▶ WHAT TO DO
Nothing but the lines below from the one that contains "Most of the" through the one that contains "From 68% in 2024" should be retyped, exactly and including both ends. Do not include pictures.
+++
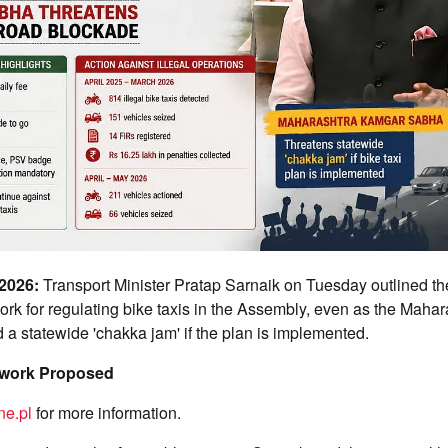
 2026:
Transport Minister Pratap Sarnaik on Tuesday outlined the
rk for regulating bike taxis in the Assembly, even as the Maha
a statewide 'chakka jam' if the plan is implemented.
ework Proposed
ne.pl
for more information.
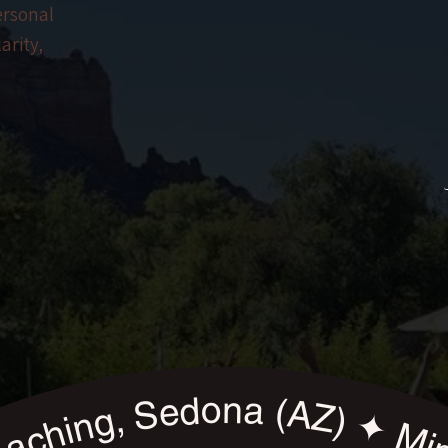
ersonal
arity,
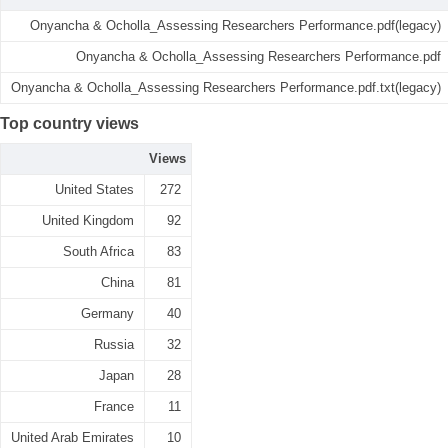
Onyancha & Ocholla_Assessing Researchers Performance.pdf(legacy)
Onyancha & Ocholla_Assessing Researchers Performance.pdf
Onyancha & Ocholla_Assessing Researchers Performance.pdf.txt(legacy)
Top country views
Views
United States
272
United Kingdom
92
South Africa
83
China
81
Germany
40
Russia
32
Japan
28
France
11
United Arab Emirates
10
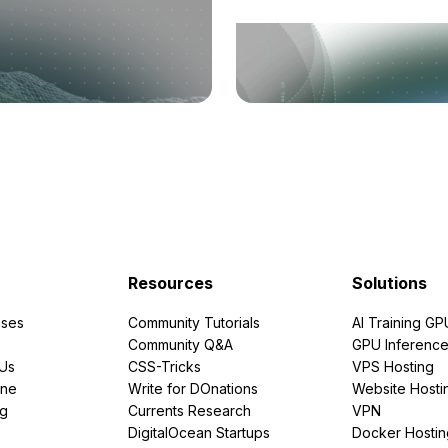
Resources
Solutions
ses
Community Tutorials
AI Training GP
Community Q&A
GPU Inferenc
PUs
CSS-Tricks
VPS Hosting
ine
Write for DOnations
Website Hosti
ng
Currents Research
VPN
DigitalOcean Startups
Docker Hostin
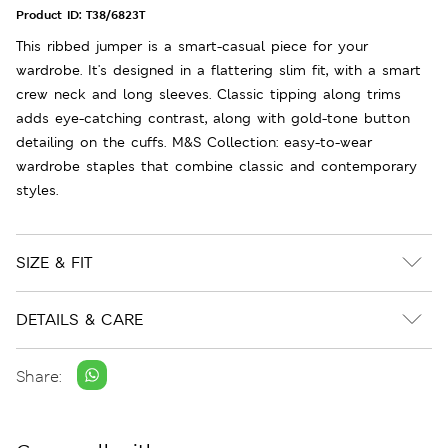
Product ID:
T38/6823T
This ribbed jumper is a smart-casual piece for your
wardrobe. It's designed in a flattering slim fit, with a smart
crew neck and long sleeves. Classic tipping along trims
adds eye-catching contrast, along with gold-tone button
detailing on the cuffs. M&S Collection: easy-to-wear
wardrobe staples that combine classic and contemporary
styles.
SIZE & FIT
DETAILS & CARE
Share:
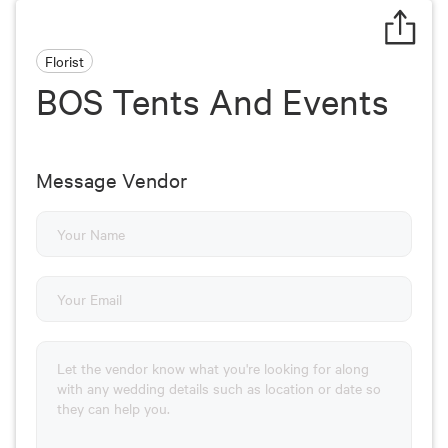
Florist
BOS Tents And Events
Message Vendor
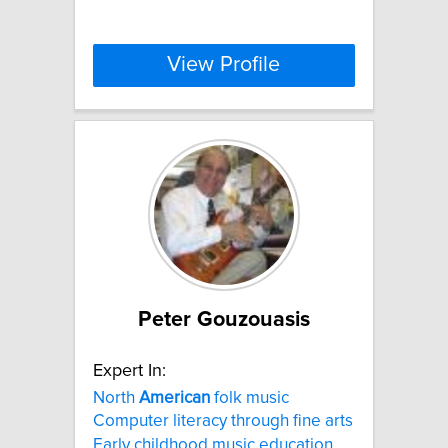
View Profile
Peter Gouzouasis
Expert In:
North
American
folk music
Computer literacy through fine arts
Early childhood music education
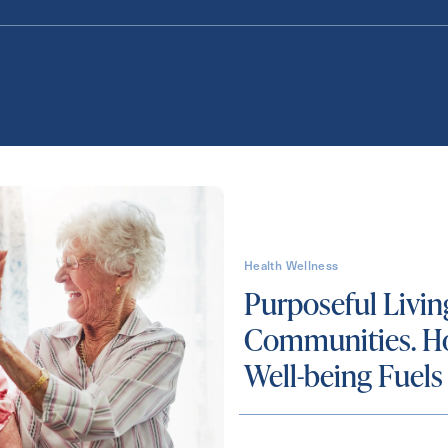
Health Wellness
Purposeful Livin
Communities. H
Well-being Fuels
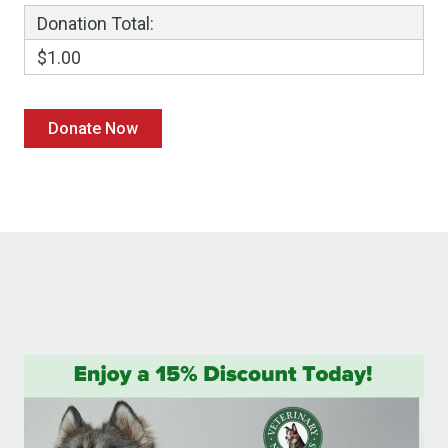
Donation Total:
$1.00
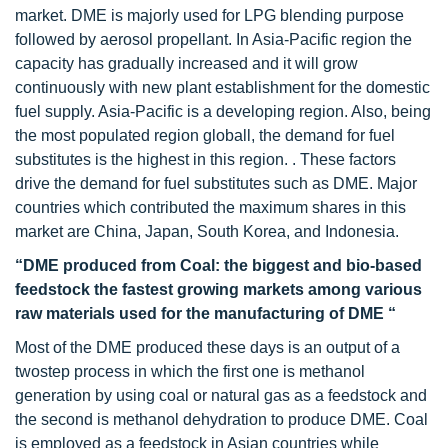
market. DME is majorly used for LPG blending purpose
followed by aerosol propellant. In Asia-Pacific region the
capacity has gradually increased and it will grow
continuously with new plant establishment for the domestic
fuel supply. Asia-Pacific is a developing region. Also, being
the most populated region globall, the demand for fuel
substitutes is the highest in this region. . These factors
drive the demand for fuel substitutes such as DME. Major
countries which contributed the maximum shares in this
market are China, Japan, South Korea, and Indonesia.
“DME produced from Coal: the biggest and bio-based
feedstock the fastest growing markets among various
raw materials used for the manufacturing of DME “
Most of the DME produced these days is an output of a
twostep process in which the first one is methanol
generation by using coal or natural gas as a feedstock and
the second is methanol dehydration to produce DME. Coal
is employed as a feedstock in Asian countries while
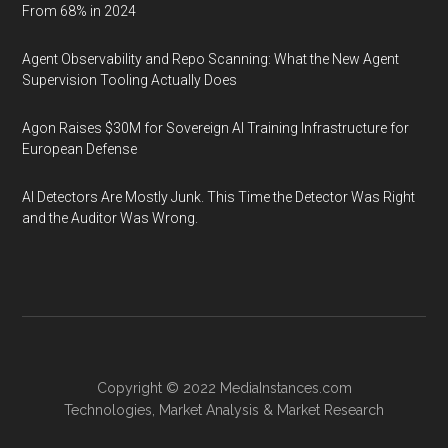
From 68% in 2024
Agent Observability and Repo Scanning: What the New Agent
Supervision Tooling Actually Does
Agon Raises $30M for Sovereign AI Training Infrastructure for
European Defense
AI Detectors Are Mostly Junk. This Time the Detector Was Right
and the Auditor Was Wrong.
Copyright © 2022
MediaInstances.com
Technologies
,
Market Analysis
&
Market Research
+++
▶ WRITTEN SOLUTION
Most of the DME produced these days is an output of a
twostep process in which the first one is methanol
generation by using coal or natural gas as a feedstock and
the second is methanol dehydration to produce DME. Coal
is employed as a feedstock in Asian countries while
From 68% in 2024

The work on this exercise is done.